Lowest and Highest Taxes
Even though most small businesses will be benefiting from the new tax plan, some will not be so lucky, depending on the state they do business in. Each state has different laws and different tax rates. Taxes have a big effect on the way you live, where you buy your property, and where you might retire. TurboTax put out a list of the top states with the highest taxes and the lowest. This is important to know if your a sole proprietor, a partner, or in an S Corporation because when you file your taxes you file them as an individual.
Highest Personal Income Tax States
Each year the IRS collects an income tax from it citizens called a personal income tax. As a small business owner you are most likely a sole proprietor or a partner in a company and if that is a case then you would file your company’s profit on your individual tax form. Personal income tax is in 41 states and the District of Columbia but, it is excluded from some other states. All personal income taxes differ from state to state. Here TurboxTax compiled the top 10 states that offer the highest taxes:
- California 13.3%
- Hawaii 11%
- Oregon 9.9%
- Minnesota 9.85%
- Iowa 8.98%
- New Jersey 8.97%
- Vermont 8.95%
- District of Columbia 8.95%
- New York 8.82%
- Wisconsin 7.65%
The sales & income tax leaders vary as well. The Tax Foundation describes an individual tax burden as what a taxpayer has actually spent in local and state taxes. According to the Tax Foundation, these are the five highest state-local tax states.
- New York 12.7 %
- Connecticut 12.6%
- New Jersey 12.2%
- Illinois 11.0%
- California and Wisconsin 11.0%
Lowest Personal Income Tax States
The lowest personal income tax various as well. Here are the most
- North Dakota 1.10% – 2.90%
- Delaware 2.2% – 6.6%
- Arizona 2.59% – 4.54%
- Mississippi 3% – 5%
- Louisiana 2% – 6%
If you would like more information about these friendly tax states, check Kiplinger’s article on friendly tax states.
No Personal Income Tax
There are seven states which don’t levy a personal income tax.
- Wyoming
- Washington
- Texas
- South Dakota
- Nevada
- Florida
- Alaska
How To Leverage Your Tax Savings?
If you are able to take advantage of changes to tax law to save some money on your taxes, what will you do with the savings? Biz Buy Sell, an online business market conducted a survey of 1,110 small business asking them what would they invest their money in if they received a tax cut:
Many small businesses (32% of them) claimed that they would invest their cash in marketing & sales to help improve their revenue and margins. 21% said they would invest in physical improvements of the business. For example, the outside appearance of the buildings or investing in new equipment for the business.

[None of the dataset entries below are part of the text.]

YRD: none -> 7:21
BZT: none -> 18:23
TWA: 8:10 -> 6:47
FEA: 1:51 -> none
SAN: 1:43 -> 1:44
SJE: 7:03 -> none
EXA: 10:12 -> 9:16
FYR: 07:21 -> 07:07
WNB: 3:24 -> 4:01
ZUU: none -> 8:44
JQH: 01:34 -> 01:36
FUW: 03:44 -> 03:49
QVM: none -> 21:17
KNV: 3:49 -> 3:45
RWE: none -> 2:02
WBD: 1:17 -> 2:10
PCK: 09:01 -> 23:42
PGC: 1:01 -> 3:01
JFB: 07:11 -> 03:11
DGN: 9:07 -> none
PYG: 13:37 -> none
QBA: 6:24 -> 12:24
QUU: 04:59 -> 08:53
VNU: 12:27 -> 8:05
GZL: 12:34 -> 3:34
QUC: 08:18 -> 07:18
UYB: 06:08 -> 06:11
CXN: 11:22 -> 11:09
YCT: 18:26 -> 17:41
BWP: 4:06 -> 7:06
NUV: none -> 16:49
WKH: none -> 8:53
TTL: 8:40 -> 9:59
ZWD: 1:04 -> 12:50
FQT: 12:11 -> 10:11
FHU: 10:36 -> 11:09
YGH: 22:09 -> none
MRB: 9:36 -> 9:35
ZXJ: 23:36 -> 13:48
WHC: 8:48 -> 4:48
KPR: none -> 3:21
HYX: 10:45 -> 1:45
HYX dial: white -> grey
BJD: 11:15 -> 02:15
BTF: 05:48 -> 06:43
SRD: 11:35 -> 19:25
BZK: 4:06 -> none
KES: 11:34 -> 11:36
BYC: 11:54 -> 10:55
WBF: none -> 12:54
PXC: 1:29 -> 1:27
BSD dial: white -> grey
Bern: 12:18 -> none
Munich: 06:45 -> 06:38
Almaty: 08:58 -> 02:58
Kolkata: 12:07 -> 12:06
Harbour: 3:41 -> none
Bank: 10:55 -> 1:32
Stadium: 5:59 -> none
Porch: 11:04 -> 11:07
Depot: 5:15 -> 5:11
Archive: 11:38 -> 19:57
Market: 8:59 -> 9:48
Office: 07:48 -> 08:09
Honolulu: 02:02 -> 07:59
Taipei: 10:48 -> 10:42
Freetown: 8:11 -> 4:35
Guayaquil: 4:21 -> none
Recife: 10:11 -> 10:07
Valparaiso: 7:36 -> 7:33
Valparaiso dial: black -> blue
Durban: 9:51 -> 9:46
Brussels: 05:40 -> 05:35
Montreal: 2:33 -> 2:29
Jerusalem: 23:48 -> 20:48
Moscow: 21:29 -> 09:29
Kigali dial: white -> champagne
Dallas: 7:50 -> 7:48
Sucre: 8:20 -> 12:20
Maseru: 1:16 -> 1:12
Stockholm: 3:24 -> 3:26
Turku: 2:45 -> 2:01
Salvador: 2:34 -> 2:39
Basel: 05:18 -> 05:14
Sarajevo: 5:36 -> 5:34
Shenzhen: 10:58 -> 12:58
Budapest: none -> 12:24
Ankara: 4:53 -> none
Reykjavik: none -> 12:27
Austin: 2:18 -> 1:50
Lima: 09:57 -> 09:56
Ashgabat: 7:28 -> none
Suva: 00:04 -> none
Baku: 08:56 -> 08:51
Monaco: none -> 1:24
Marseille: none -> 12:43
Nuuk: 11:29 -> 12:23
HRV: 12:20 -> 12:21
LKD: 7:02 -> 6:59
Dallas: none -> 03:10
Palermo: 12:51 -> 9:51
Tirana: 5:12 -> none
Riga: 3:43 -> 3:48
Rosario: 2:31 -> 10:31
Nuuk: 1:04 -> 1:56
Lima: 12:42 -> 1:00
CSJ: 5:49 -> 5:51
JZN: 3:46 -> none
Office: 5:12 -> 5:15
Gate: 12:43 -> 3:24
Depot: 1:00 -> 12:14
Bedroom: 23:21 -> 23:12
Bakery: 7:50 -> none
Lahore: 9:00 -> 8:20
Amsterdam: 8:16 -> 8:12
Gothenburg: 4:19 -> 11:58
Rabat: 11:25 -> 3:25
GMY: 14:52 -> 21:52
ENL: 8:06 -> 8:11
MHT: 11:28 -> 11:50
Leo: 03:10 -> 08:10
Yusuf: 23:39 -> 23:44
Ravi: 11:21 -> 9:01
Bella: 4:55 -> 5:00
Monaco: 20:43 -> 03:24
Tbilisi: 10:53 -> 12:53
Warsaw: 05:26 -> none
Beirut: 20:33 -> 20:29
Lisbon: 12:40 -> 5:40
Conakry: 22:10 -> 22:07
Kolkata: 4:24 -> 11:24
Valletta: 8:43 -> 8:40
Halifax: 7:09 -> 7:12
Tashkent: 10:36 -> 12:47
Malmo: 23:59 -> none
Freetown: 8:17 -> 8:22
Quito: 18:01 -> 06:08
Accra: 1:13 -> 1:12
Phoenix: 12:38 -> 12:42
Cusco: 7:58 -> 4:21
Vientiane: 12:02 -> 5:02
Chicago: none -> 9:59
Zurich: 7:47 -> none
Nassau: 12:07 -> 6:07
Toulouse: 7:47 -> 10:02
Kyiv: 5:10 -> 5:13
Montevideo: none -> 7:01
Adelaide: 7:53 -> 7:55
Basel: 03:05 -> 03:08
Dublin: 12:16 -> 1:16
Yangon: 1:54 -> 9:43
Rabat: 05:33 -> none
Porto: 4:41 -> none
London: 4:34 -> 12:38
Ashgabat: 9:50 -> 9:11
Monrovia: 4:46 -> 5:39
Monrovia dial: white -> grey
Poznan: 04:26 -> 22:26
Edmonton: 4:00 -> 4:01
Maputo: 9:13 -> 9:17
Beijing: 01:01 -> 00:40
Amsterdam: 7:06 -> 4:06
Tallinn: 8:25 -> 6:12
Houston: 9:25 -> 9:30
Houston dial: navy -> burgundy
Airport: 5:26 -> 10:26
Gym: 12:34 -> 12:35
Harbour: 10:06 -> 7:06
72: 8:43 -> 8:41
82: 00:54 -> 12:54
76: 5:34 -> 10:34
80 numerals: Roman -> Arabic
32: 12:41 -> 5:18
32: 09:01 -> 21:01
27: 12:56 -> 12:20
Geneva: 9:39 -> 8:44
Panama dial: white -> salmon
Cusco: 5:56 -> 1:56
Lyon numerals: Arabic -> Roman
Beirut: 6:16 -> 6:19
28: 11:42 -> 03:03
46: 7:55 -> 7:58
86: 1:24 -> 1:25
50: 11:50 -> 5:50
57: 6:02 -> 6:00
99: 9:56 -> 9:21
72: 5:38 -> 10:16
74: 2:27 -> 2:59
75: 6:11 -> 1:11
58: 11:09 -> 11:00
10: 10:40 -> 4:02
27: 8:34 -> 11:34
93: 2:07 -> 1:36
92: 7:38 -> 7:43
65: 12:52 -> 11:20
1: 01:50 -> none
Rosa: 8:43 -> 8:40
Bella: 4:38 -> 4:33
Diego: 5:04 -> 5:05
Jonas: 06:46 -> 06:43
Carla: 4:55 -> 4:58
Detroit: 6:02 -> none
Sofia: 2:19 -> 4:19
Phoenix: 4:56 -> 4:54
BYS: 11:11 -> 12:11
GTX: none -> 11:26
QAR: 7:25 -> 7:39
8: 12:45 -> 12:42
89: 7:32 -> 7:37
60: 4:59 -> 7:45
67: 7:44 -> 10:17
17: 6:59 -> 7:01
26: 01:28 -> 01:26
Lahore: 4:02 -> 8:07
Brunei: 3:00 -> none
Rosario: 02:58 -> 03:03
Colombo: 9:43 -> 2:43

The above chart indicates a desire for stores to invest more in improving their marketing and branding. Mercato has prepared some useful guides to get you started while saving time and money:
- Do’s and Don’ts of engaging with your customers online (social media)
- Branding Your Grocery Business
- Tips For Getting Your Specialty Food Store Noticed Online
- How to Improve Customer Satisfaction with Your Store
Many more helpful resources are hosted on Mercato’s Merchant Blog.
For 2019 and beyond, the future of the tax environment looks bright for small business. With the implementations of tax cuts and deduction there is a great opportunity to save money and to also invest.